[What this task involves] Find the word "medidores" in the listing, and copy out each line where it turns up.

[Data listing]
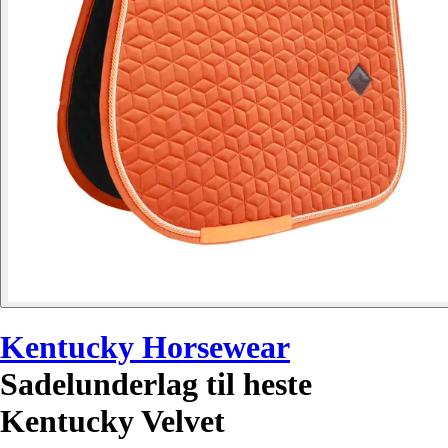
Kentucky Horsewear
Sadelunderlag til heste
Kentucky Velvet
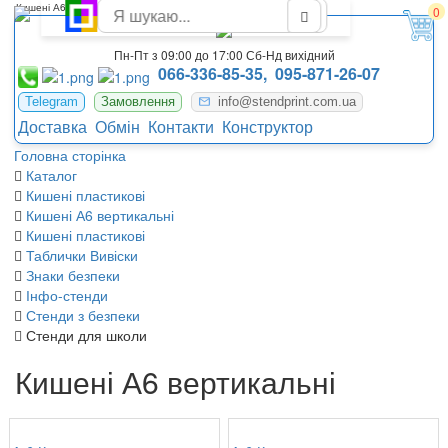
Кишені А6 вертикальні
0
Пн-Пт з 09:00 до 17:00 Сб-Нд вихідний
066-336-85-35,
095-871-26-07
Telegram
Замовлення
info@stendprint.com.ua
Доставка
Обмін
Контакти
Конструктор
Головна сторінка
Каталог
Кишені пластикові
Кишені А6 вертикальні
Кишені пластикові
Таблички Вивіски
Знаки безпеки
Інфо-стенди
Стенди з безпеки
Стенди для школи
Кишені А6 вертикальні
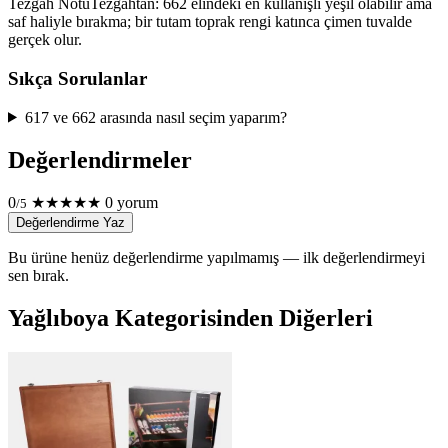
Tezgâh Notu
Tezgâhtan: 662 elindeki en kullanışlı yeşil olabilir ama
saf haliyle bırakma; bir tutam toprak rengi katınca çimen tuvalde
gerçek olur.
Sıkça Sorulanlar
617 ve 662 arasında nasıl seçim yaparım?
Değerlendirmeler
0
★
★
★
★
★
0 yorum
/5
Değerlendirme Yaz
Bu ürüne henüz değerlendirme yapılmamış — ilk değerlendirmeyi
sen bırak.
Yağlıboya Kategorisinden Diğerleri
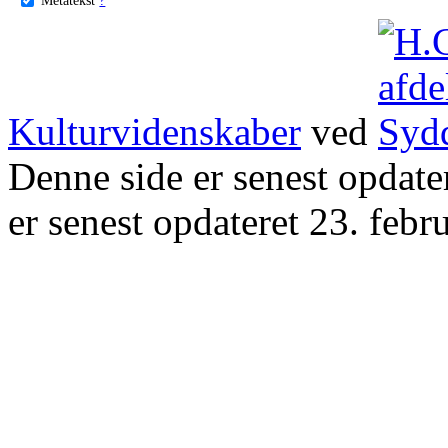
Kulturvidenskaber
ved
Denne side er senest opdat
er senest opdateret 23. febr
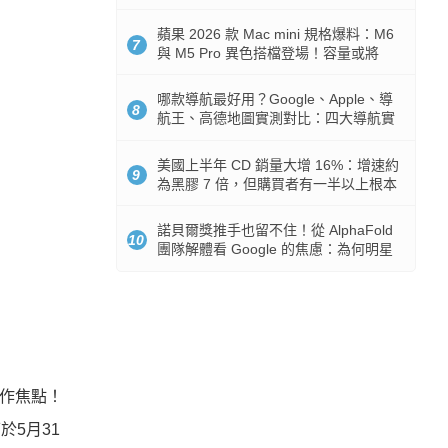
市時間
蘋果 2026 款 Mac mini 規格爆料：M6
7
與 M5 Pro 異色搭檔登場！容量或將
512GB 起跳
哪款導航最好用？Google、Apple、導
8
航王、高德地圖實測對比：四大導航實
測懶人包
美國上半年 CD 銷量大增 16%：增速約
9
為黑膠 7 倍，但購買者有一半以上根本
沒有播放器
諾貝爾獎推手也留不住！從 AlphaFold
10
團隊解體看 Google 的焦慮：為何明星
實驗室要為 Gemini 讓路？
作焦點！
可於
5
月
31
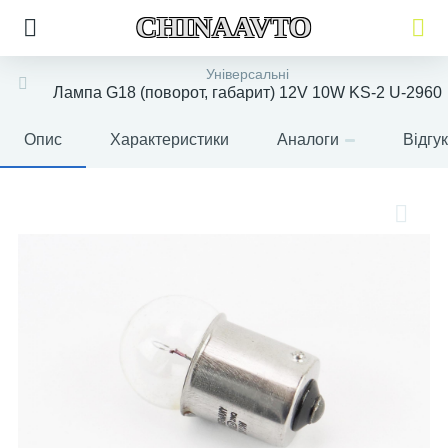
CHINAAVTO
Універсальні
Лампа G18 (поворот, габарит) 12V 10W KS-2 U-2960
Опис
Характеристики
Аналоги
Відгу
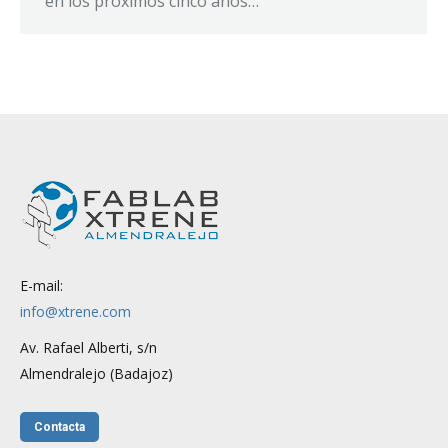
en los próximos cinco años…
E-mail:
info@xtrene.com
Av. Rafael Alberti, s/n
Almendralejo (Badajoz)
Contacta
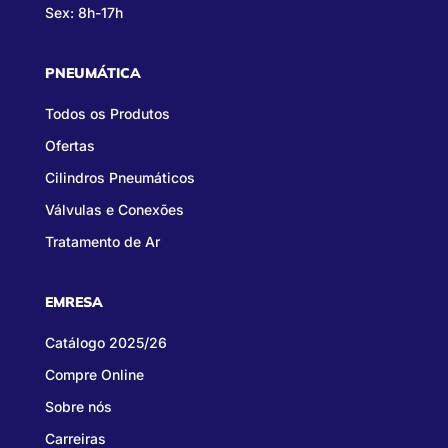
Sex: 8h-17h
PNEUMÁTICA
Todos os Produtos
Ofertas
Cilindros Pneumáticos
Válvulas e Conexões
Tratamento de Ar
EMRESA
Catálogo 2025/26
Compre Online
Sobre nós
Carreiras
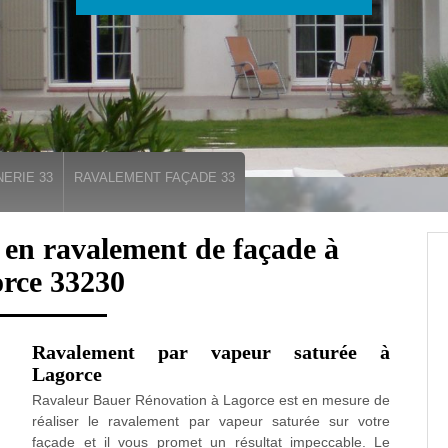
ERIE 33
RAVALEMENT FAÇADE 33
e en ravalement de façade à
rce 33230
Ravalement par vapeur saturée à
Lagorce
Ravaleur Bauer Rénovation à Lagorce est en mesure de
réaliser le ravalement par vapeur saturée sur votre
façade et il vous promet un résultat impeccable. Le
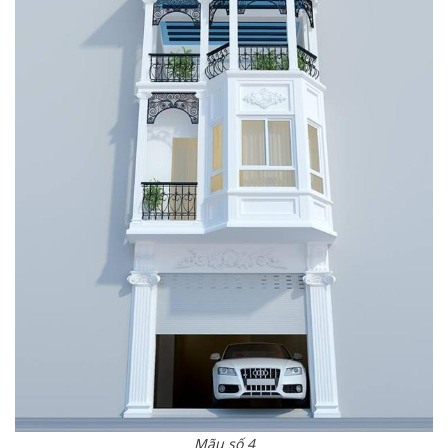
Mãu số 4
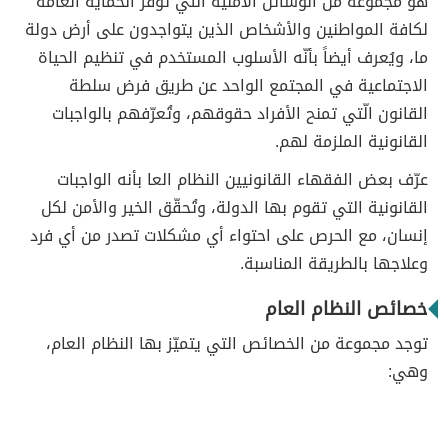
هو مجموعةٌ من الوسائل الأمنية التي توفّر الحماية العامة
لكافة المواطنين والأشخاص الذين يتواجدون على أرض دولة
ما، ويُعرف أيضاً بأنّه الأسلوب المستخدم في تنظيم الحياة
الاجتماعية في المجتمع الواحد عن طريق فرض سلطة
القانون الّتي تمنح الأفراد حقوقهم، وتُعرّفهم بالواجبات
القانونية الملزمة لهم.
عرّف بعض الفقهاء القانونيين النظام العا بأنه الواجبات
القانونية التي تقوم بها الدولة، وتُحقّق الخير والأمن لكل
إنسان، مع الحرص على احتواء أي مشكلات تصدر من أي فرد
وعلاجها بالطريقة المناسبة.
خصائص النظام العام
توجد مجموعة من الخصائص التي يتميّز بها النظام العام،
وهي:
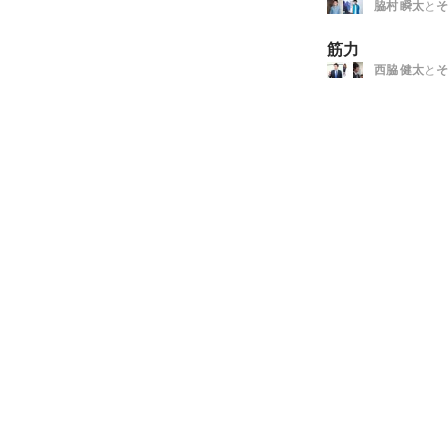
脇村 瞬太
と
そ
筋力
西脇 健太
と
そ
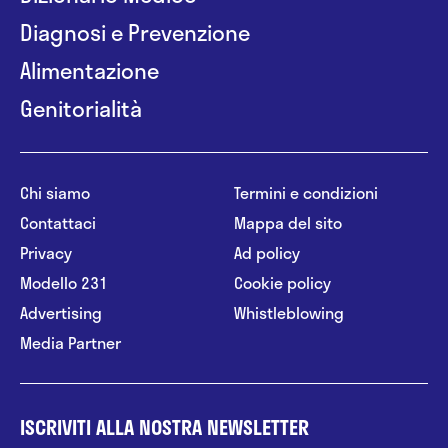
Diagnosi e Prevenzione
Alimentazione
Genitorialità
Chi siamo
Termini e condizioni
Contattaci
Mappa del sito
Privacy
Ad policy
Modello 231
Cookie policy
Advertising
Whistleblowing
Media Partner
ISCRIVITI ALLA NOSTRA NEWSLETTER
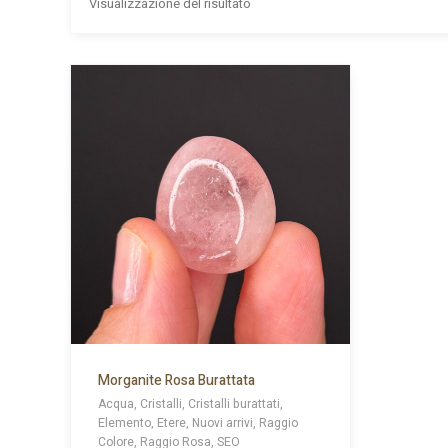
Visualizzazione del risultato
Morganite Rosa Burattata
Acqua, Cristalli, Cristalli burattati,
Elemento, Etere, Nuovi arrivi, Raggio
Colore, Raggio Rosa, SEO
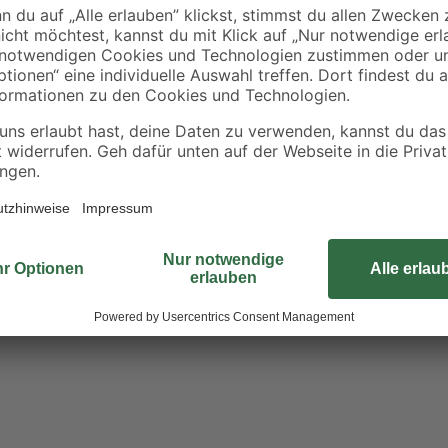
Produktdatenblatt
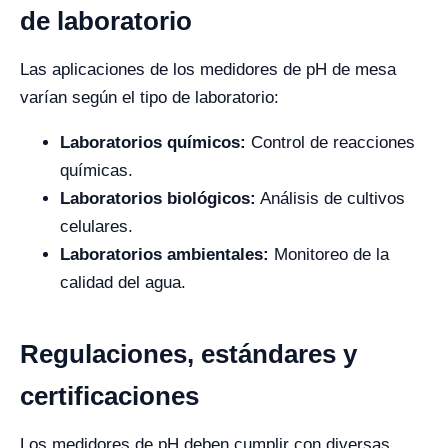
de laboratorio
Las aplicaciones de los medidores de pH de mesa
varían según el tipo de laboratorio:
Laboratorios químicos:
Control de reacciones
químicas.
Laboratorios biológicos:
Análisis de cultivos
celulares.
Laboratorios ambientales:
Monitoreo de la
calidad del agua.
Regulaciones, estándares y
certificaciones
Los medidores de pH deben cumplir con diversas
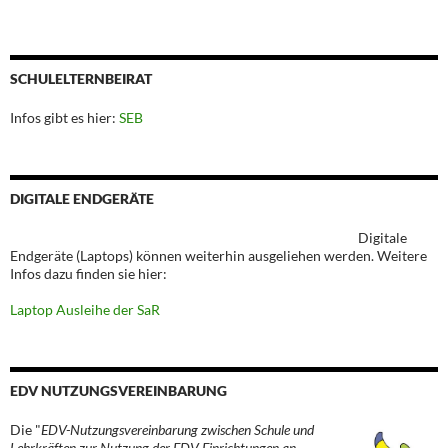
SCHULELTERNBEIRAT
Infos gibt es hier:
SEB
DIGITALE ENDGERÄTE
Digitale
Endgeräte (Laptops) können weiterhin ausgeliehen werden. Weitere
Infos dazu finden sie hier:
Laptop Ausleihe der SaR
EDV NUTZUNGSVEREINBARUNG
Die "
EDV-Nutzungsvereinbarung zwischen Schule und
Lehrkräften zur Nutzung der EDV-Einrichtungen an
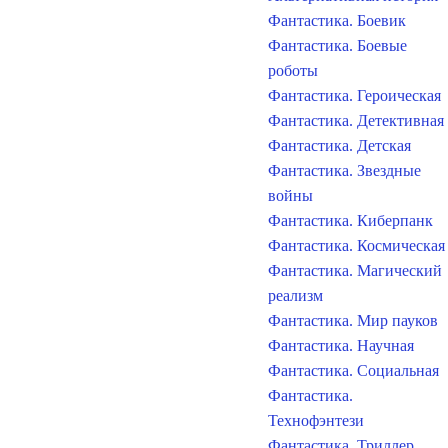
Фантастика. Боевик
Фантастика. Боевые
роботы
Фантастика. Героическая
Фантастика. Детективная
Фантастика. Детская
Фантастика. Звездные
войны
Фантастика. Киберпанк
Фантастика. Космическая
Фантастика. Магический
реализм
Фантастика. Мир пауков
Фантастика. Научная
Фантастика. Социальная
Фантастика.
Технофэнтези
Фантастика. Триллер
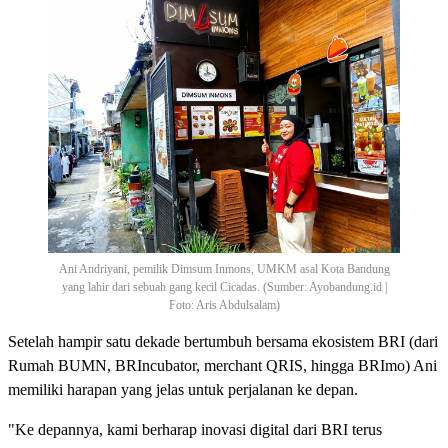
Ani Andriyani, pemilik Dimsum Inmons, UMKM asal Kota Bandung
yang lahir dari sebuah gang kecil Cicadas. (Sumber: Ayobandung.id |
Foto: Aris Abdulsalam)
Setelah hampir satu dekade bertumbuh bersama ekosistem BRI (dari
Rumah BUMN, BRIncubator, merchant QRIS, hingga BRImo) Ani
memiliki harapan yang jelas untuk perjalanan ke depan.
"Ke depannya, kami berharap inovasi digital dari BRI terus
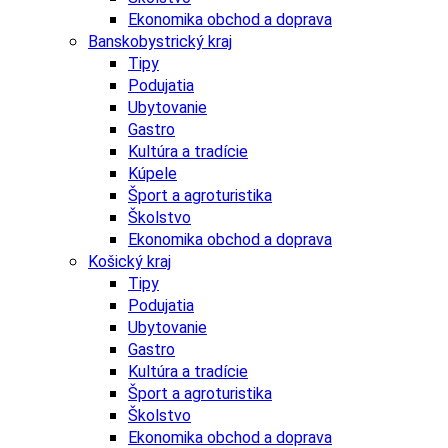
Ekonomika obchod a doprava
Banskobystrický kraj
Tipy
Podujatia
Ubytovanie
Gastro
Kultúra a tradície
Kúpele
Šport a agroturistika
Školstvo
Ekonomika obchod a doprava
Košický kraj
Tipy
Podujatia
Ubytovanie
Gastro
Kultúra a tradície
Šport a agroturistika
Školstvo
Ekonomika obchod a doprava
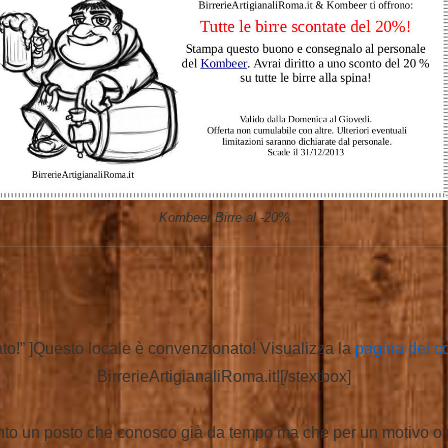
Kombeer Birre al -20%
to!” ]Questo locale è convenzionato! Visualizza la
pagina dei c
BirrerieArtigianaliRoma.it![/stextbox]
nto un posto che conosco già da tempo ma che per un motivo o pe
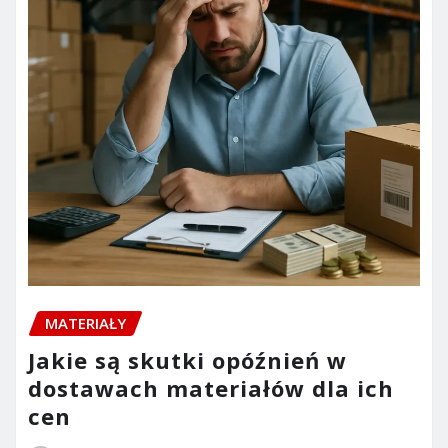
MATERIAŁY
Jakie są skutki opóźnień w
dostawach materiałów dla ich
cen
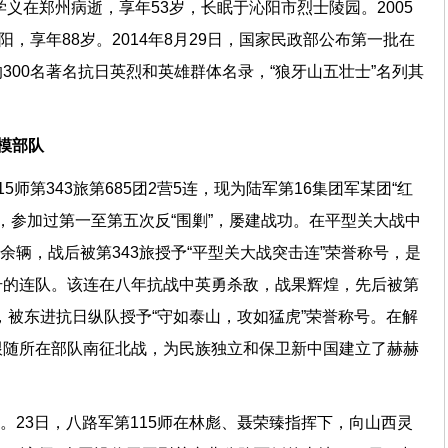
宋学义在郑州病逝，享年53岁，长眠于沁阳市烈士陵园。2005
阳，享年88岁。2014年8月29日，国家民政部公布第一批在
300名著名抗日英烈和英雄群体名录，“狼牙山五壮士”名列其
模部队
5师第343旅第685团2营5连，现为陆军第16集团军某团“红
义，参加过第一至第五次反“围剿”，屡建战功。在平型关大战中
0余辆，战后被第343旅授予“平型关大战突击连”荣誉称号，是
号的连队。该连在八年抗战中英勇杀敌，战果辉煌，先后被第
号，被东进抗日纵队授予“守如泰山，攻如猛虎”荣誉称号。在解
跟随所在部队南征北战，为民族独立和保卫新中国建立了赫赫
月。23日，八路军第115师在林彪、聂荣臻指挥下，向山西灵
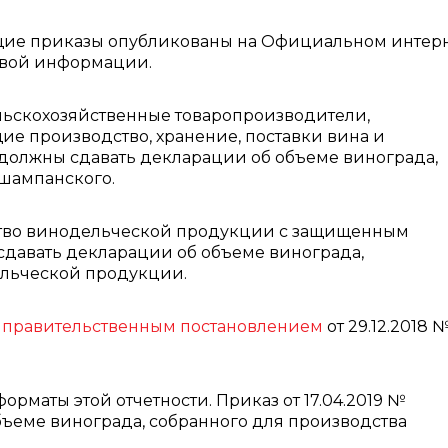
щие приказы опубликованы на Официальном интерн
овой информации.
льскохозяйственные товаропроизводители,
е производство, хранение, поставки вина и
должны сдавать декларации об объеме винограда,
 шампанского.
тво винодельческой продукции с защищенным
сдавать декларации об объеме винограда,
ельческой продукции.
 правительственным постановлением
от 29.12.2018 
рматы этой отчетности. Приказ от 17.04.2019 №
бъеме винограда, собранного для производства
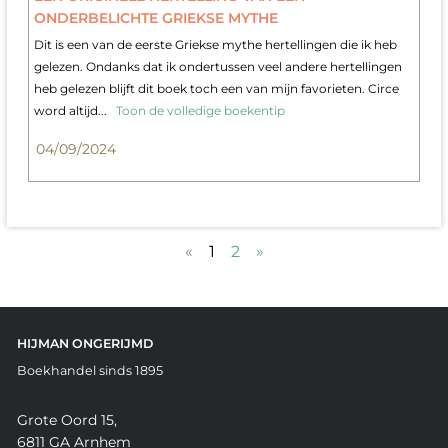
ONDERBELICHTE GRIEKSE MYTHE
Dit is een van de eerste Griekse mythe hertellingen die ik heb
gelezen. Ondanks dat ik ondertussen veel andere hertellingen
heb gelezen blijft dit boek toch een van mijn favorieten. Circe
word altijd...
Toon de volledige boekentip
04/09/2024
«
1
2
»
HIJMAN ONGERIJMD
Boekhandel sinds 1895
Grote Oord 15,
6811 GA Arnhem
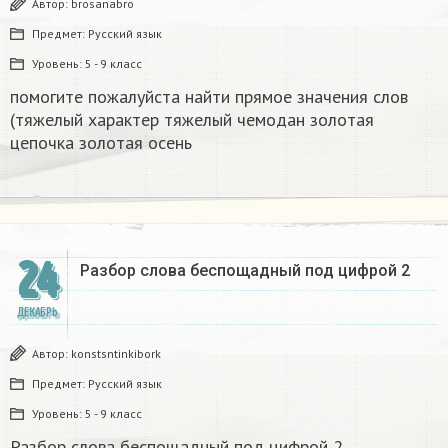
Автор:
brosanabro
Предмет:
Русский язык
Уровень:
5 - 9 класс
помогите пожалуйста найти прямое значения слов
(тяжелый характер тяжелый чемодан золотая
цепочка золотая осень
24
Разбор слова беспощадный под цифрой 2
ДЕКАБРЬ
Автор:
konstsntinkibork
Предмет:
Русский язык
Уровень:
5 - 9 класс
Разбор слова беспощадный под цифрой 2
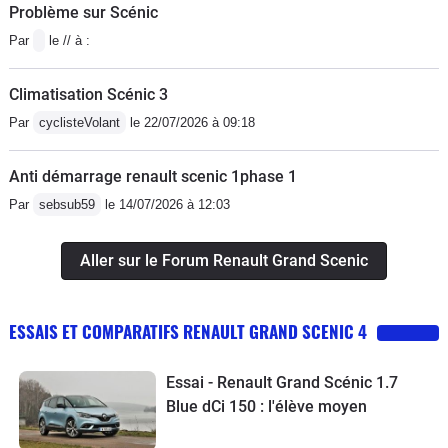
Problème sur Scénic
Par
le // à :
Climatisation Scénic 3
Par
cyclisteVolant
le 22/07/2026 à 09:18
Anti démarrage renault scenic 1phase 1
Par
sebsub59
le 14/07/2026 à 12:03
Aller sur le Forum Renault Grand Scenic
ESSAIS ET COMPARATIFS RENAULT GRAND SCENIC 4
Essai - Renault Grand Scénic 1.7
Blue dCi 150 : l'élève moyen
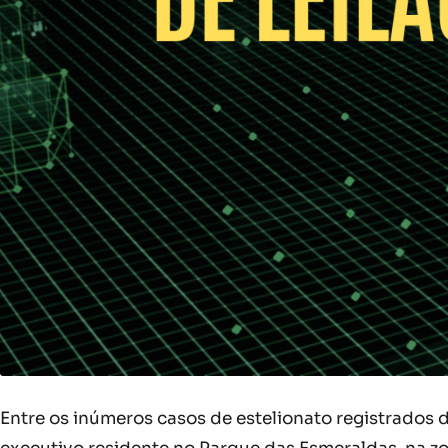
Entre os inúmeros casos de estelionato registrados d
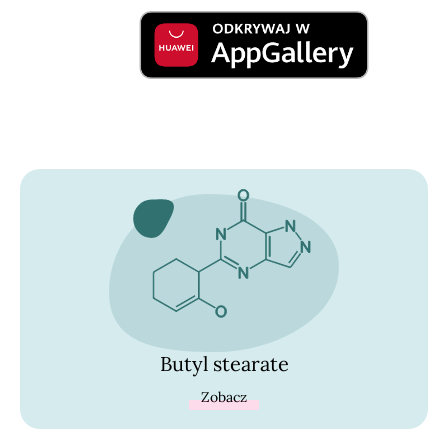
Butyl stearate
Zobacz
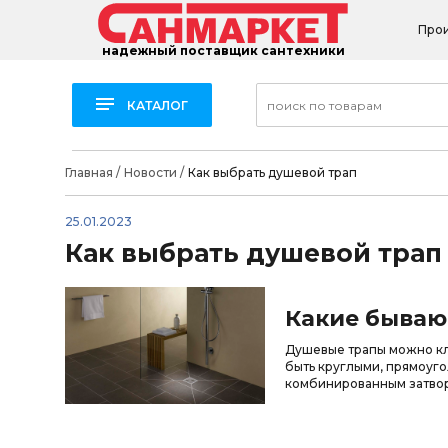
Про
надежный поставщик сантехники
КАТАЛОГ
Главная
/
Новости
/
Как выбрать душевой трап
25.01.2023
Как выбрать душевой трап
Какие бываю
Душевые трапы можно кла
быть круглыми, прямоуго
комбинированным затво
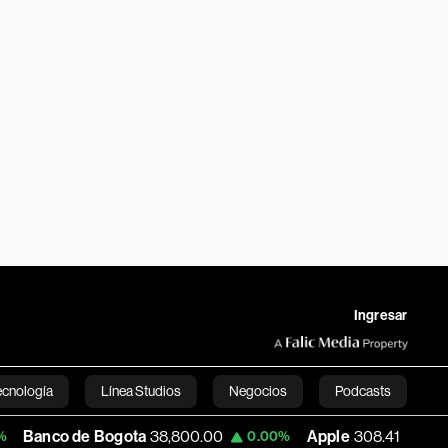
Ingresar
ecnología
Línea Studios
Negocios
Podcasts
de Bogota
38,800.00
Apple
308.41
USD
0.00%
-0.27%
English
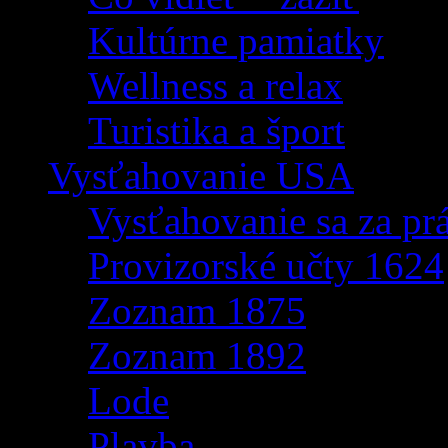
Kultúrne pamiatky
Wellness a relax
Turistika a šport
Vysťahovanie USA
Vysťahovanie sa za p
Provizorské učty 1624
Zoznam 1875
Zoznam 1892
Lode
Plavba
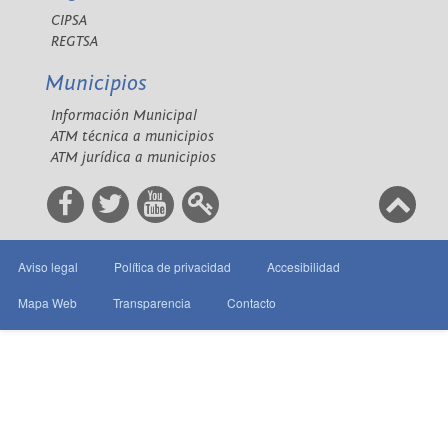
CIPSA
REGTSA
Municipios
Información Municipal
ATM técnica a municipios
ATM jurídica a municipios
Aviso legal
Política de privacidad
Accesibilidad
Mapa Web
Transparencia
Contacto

[The answer]
Las aplicaciones de los medidores de pH de mesa
Los medidores de pH deben cumplir con diversas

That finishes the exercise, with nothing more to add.